(TASK BRIEF): An exact copy of every record, with no pictures, please.
#### EXERCISE MATERIALS
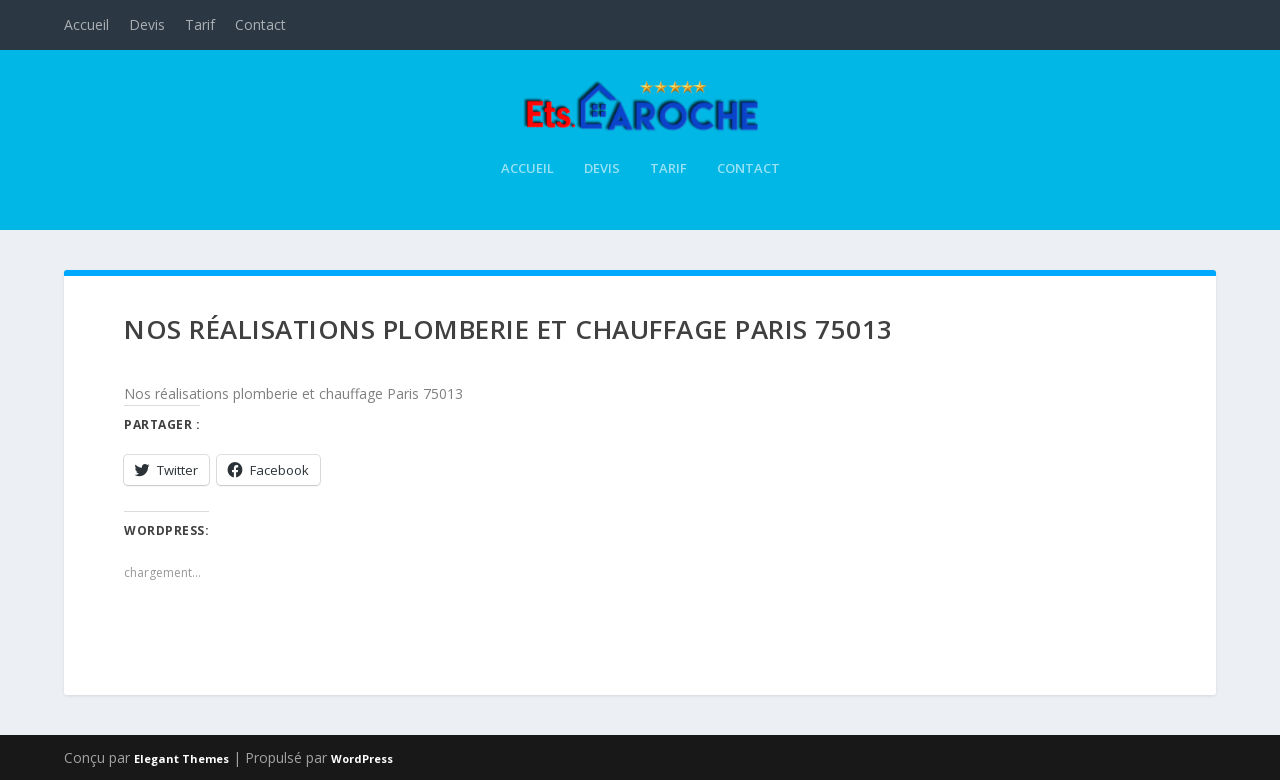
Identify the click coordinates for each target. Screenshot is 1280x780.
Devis (147, 24)
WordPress (362, 756)
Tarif (200, 24)
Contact (260, 24)
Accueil (86, 24)
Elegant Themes (181, 756)
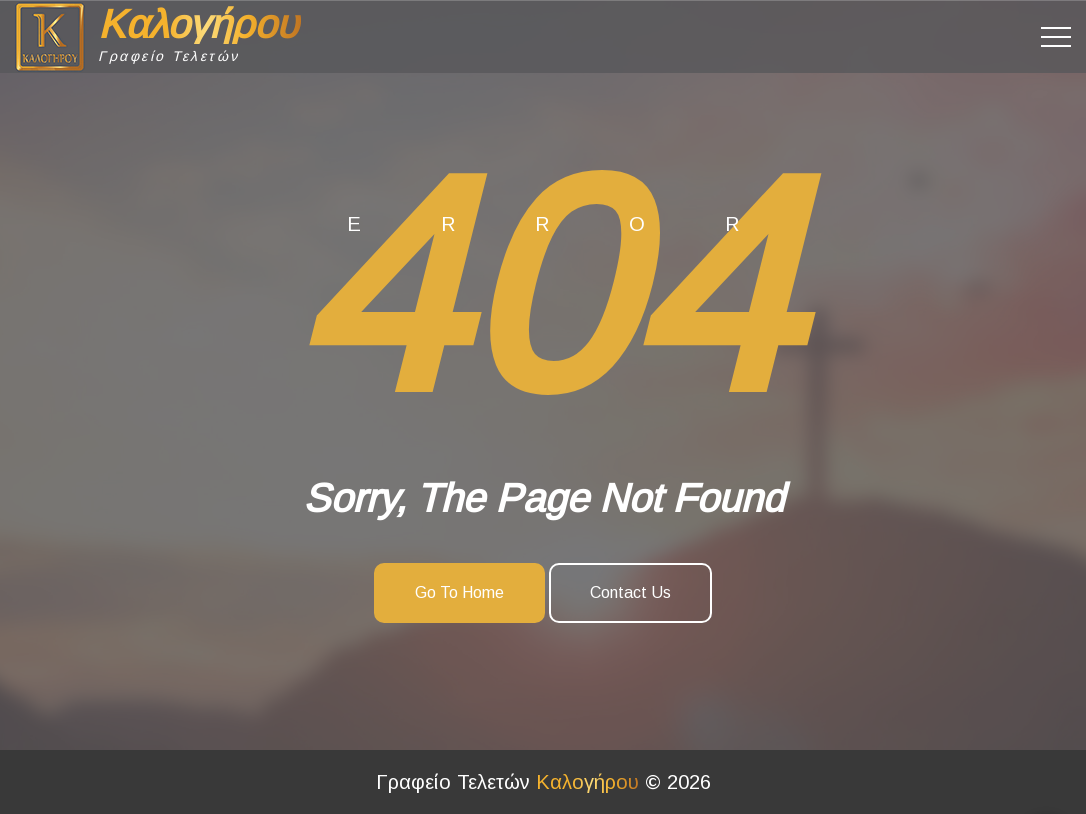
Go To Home (459, 592)
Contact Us (630, 592)
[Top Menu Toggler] (1056, 37)
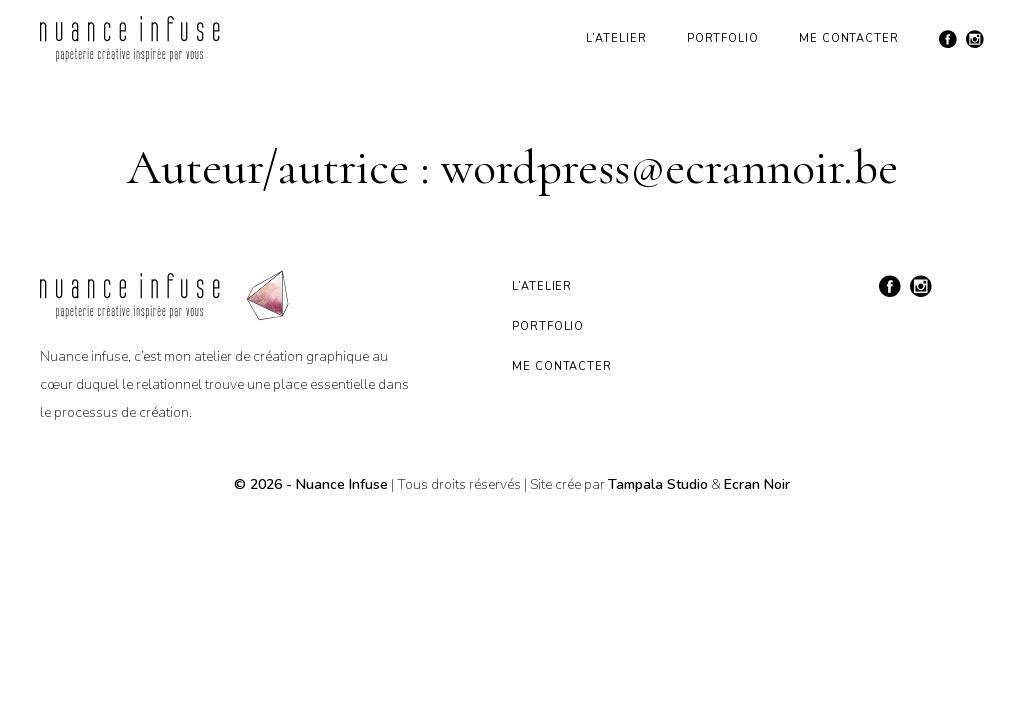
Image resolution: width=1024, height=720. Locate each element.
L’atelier (616, 38)
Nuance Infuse (342, 484)
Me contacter (849, 38)
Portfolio (723, 38)
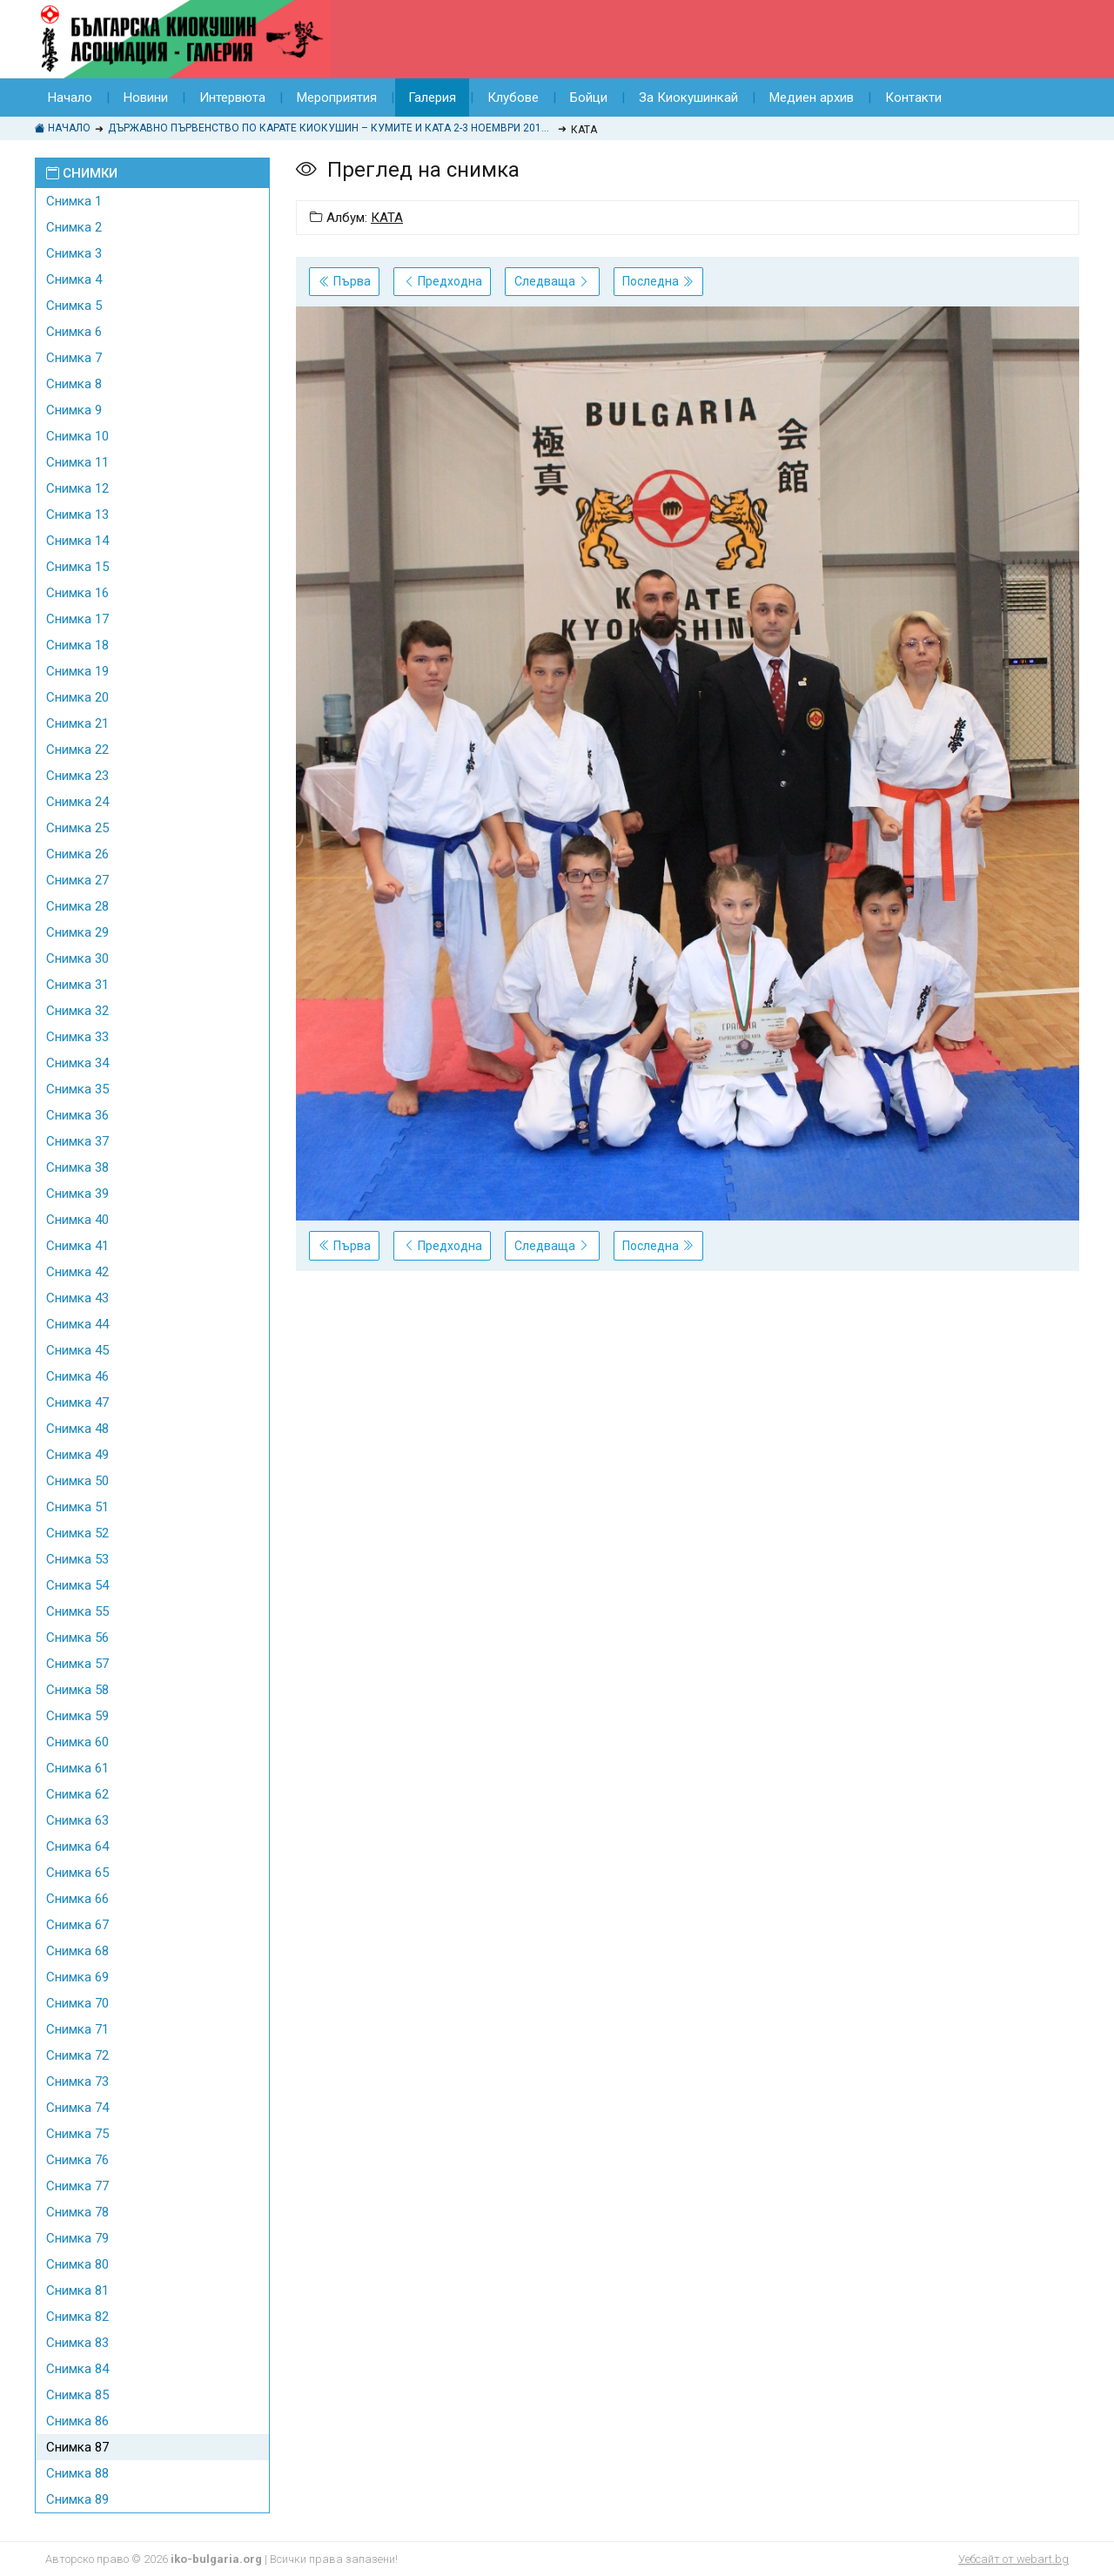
########
(WRITTEN REPLY):
Identify the click coordinates for each target. Screenshot is 1280x780.
Devis (147, 24)
WordPress (362, 756)
Tarif (200, 24)
Contact (260, 24)
Accueil (86, 24)
Elegant Themes (181, 756)
Go To Home (459, 592)
Contact Us (630, 592)
[Top Menu Toggler] (1056, 37)
Image resolution: width=1024, height=720. Locate each element.
L’atelier (616, 38)
Nuance Infuse (342, 484)
Me contacter (849, 38)
Portfolio (723, 38)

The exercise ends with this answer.